-- WHAT YOU HAVE TO DO --
Write all entries out exactly, images excluded.

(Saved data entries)
Start of Block
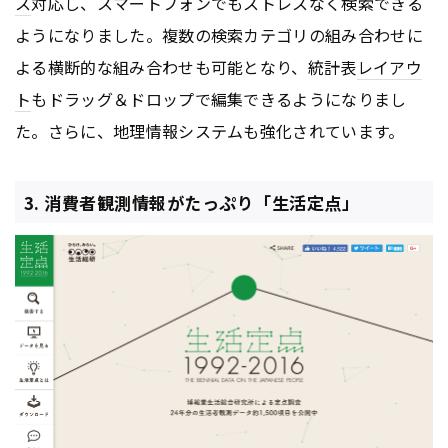
ス
対応し、スマートフォンでもストレスなく検索できる
ようになりました。複数の検索カテゴリの組み合わせに
よる横断的な組み合わせも可能となり、統計表
レイアウ
ト
もドラッグ＆ドロップで編集できるようになりまし
た。さらに、地理情報システムも強化されています。
3. 消費者観測情報がたっぷり「生活定点」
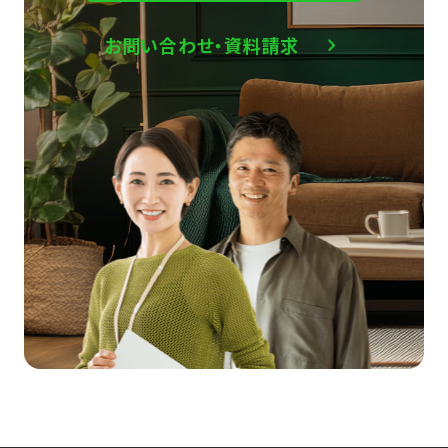
お問い合わせ・資料請求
End of Block
-- FINISHED TASK --
ス
対応し、スマートフォンでもストレスなく検索できる
ようになりました。複数の検索カテゴリの組み合わせに
よる横断的な組み合わせも可能となり、統計表
レイアウ
ト
もドラッグ＆ドロップで編集できるようになりまし
た。さらに、地理情報システムも強化されています。
3. 消費者観測情報がたっぷり「生活定点」
お問い合わせ・資料請求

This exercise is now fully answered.